- Interactive map of Thuria (Messenia)

= Thuria (Messenia) =

Town of ancient Messenia

Thuria or Thouria (Θουρία) was a town of ancient Messenia, situated in the eastern part of the southern Messenian plain, upon the river Aris, at 80 stadia from Pharae, which was about a mile (1.6 km) from the coast.

Recent excavations have revealed the theatre from the early Hellenistic period, a temple and the city walls.

It was generally identified with the Homeric Antheia, though others supposed it to be Aepeia.

It must have been a place of considerable importance, since the distant Messenian Gulf was even named after it (ὁ Θουριάτης κόλπος).

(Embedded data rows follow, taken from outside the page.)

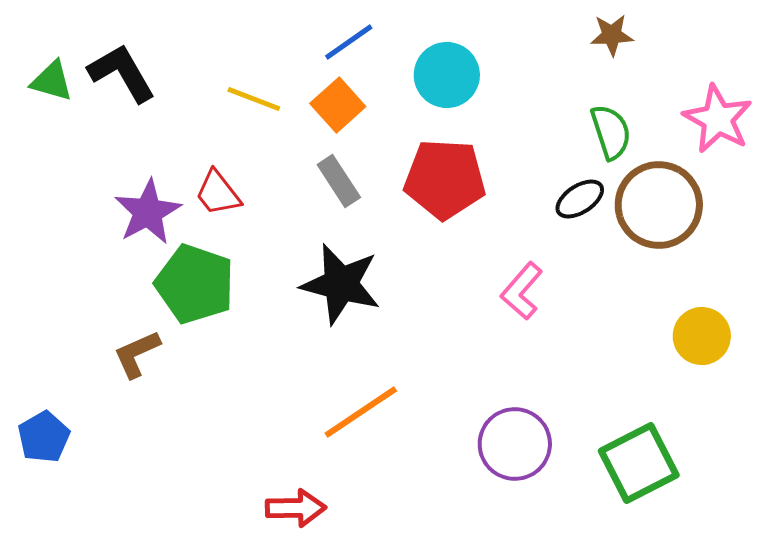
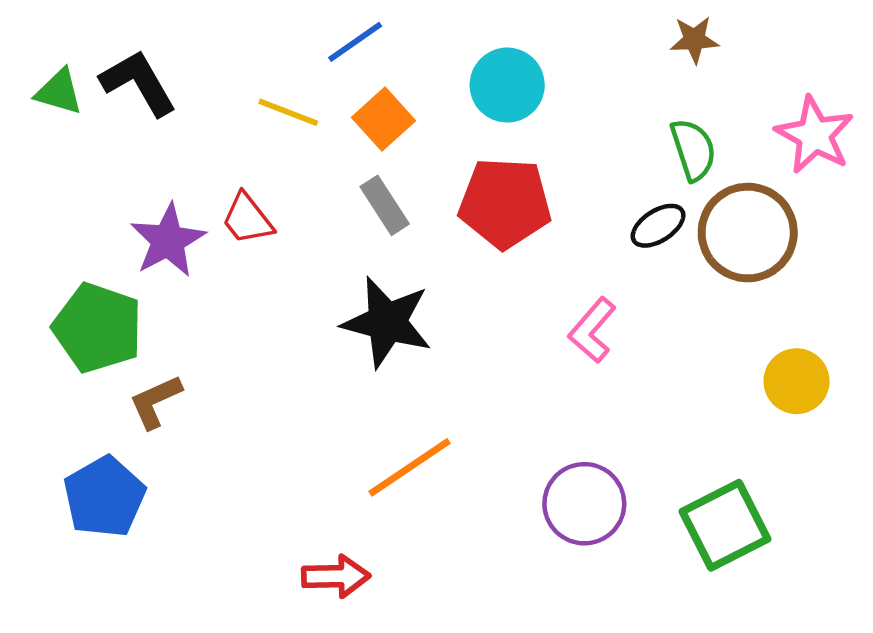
blue line: (349, 42) -> (355, 42), moved
green pentagon: (195, 284) -> (98, 328), moved
blue pentagon: (44, 437) -> (104, 497), moved, size x1.4

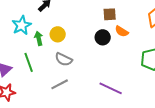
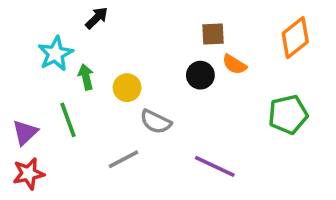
yellow circle: (58, 34) -> (127, 88), moved
gray semicircle: (64, 59) -> (156, 122), moved

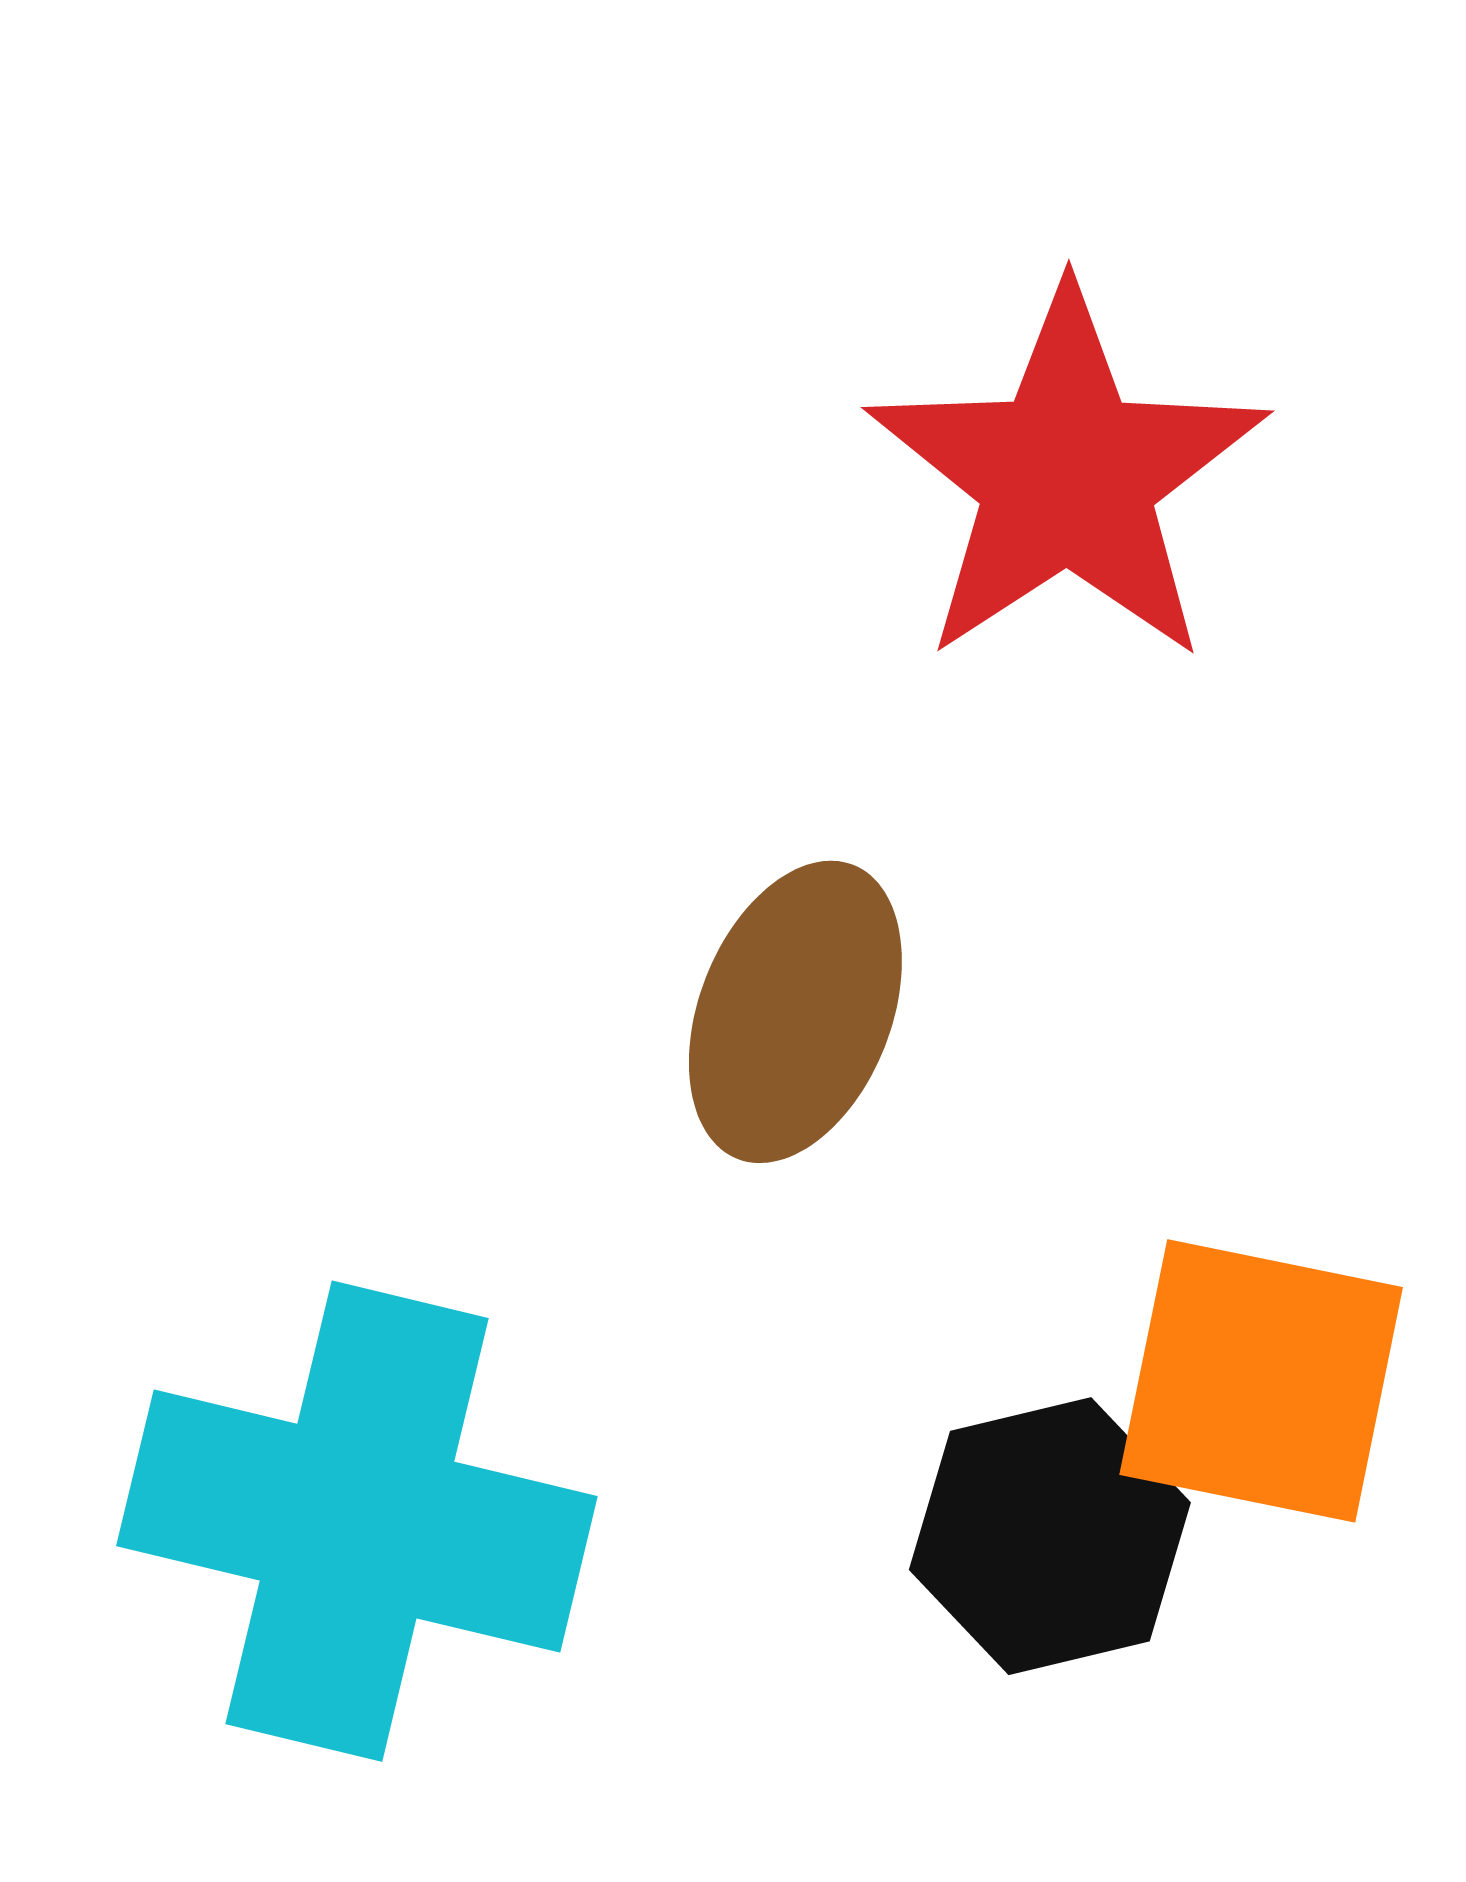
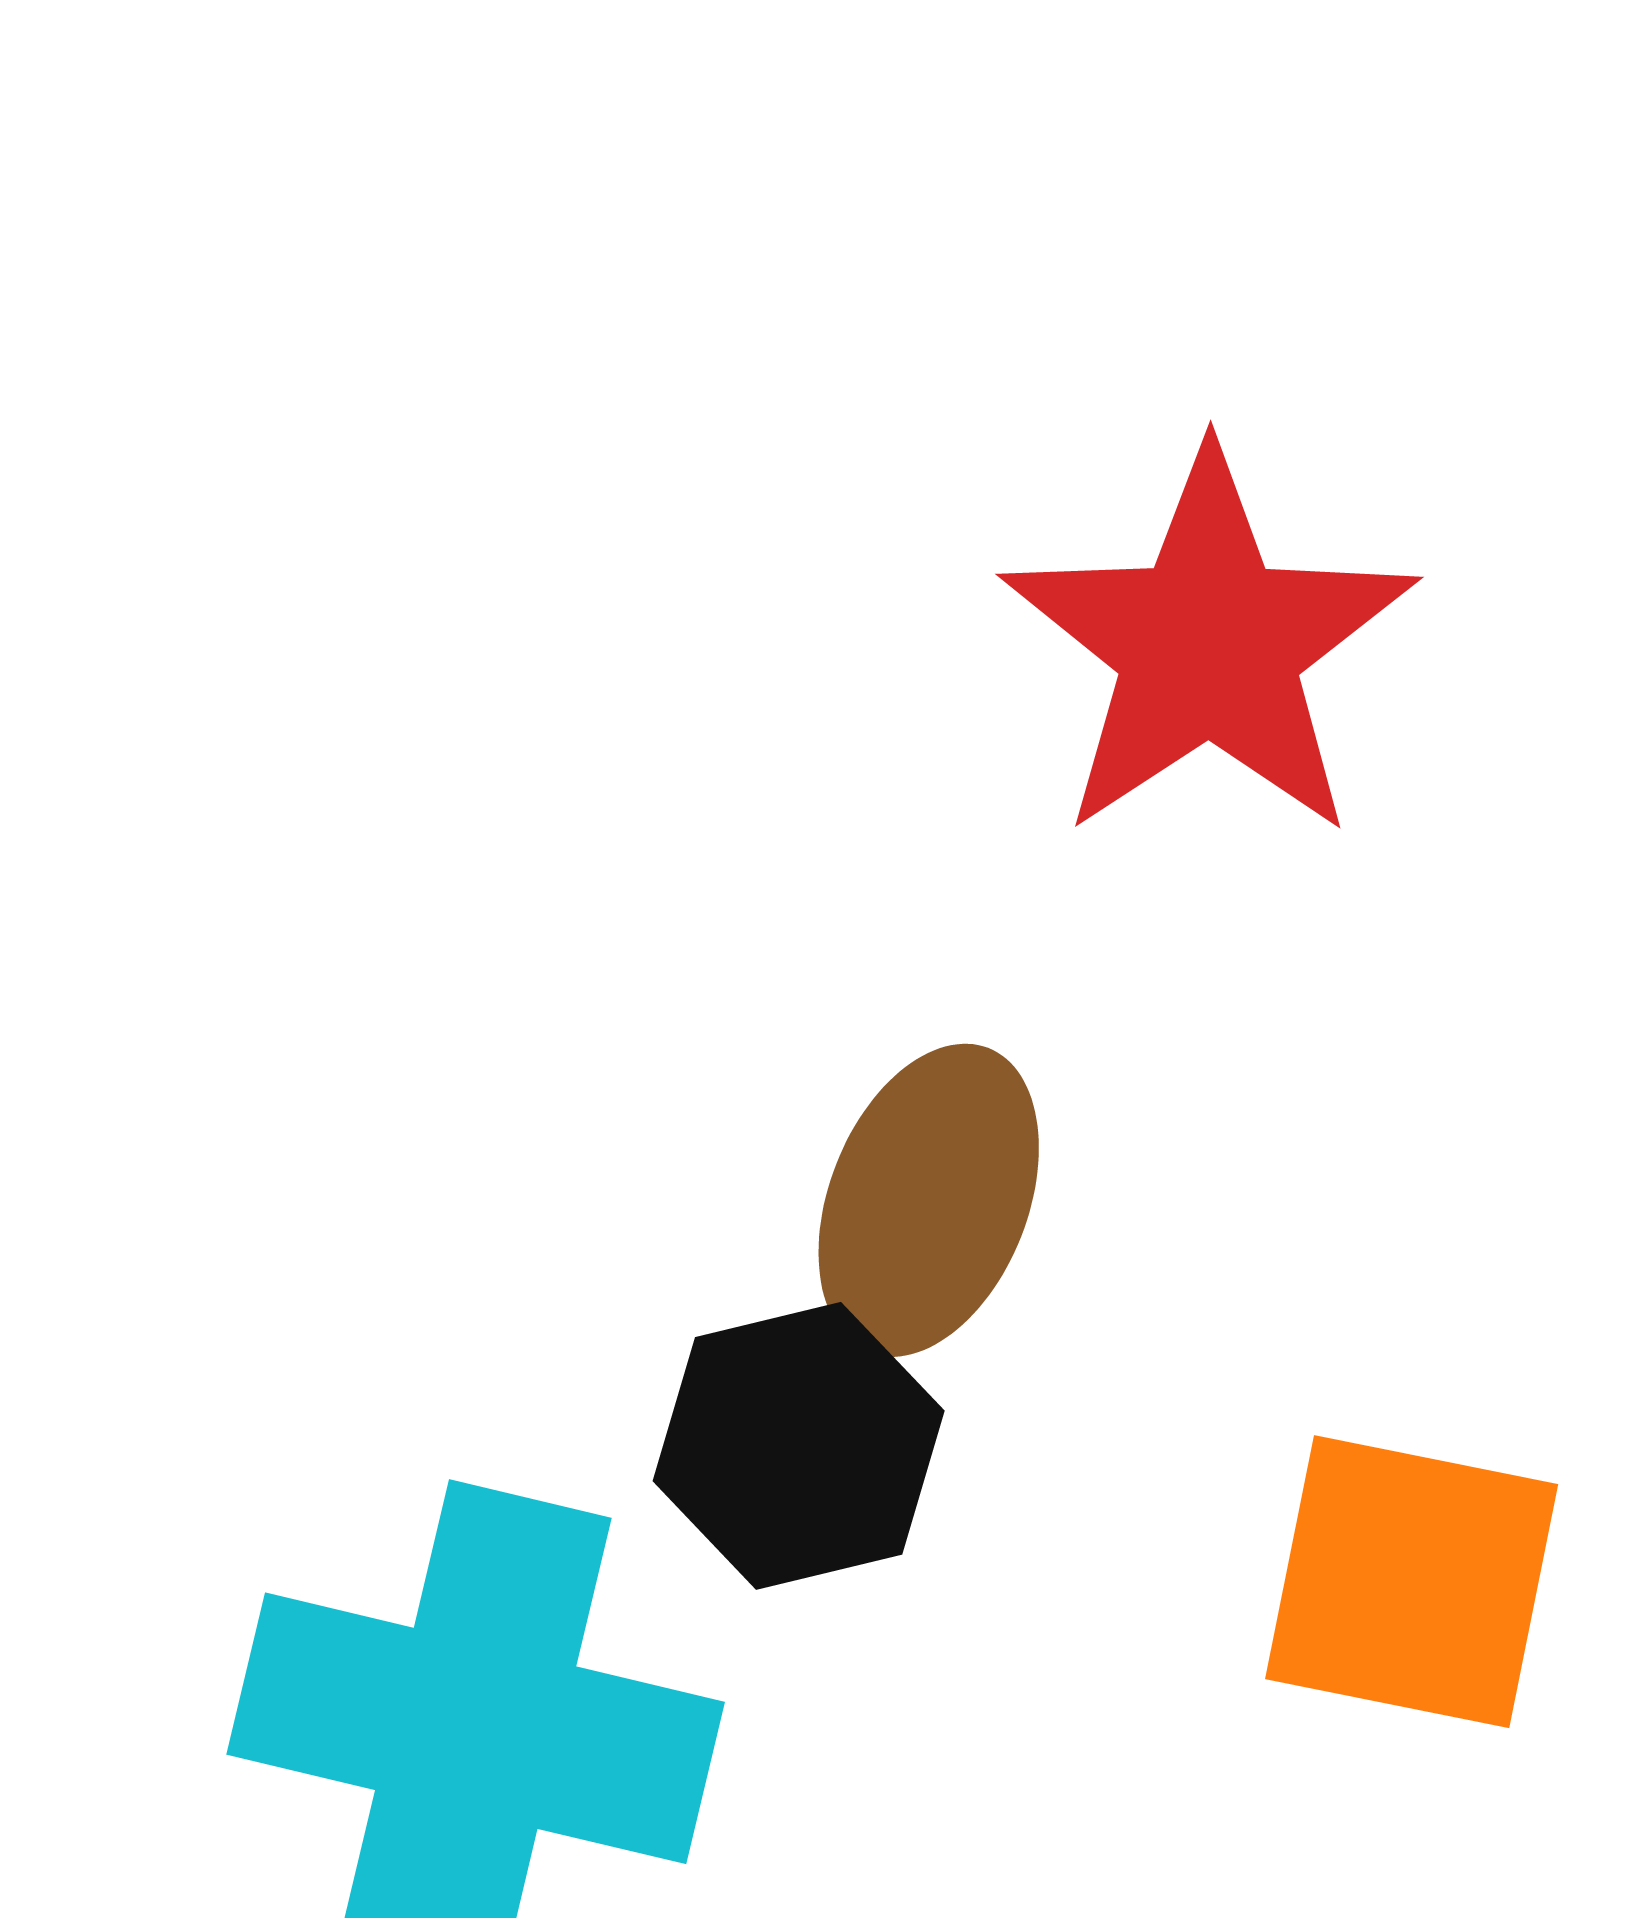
black hexagon: (1050, 1536) -> (799, 1446), moved

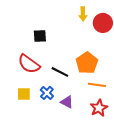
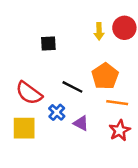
yellow arrow: (83, 14) -> (99, 31), moved
red semicircle: (29, 64) -> (29, 93), moved
yellow square: (24, 94) -> (24, 128), moved, size x1.5

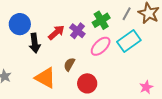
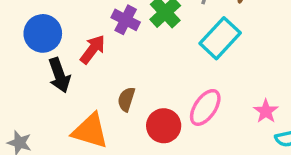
blue circle: (20, 24) -> (43, 33), moved
purple cross: (77, 31) -> (126, 20), moved
pink ellipse: (101, 46) -> (205, 107), moved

It was also one of the chief towns of the Lacedaemonian Perioeci after the subjugation of Messenia; and it was here that the Third Messenian War arose in 464 BC.

On the restoration of the Messenians by Epaminondas, Thuria, like the other towns in the country, was dependent upon the newly-founded capital Messene; but after the capture of that city by the Achaeans in 182 BC, Thuria, Pharae, and Abia joined the Achaean League as independent members. Thuria was annexed to Laconia by Augustus; but it was restored to Messenia by Tiberius.

Pausanias found two cities of this name. The original city on the acropolis is on the hill above the village of Paleókastro and divided from the range of mountains named Makryplái by a deep ravine and torrent, and which commands a fine view of the plain and gulf. A temple of the Syrian Goddess stood within the town walls. The remains of the walls extend half a mile (800 m) along the summit of the hill. Near the centre of the ruins is a quadrangular cistern, 10 or 12 feet (3 or 4 m) deep, cut out of the rock at one end, and on the other side constructed of masonry. The cistern was divided into three parts by two cross walls. Its whole length is 29 paces; the breadth half as much. On the highest part of the ridge there are numerous ruins, among which are those of a small Doric temple, of a hard brown calcareous stone in which are cockle and mussel shells.

The later lower city was on the plain at Paleá Lutra where are the ruins of a large Roman building, standing in the middle of fig and mulberry grounds. William Martin Leake, who visited in the 19th century, observed that "it is in an uncommon state of preservation, part even of the roof still remaining. The walls are 17 feet high, formed of equal courses of Roman tiles and mortar. The roof is of rubble mixed with cement. The plan does not seem to be that of a bath only, as the name would imply, though there are many appearances of the building having contained baths: it seems rather to have been the palace of some Roman governor. As there are no sources of water here, it is to be supposed that the building was supplied by an aqueduct from the neighbouring river of Pídhima."

Its site is near the modern Aithaia/Hellenika.